**What is required**
Without including any picture, repeat the records below exactly.
+++++
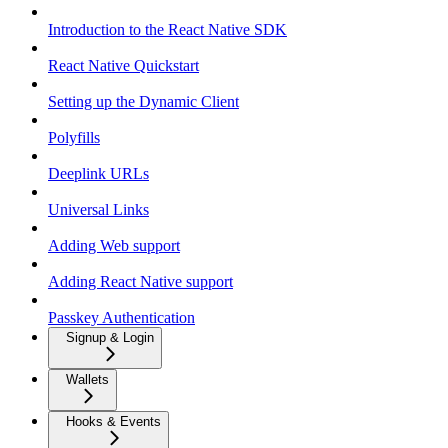
Introduction to the React Native SDK
React Native Quickstart
Setting up the Dynamic Client
Polyfills
Deeplink URLs
Universal Links
Adding Web support
Adding React Native support
Passkey Authentication
Signup & Login
Wallets
Hooks & Events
+++++
**Reply**
Introduction to the React Native SDK
React Native Quickstart
Setting up the Dynamic Client
Polyfills
Deeplink URLs
Universal Links
Adding Web support
Adding React Native support
Passkey Authentication
Signup & Login
Wallets
Hooks & Events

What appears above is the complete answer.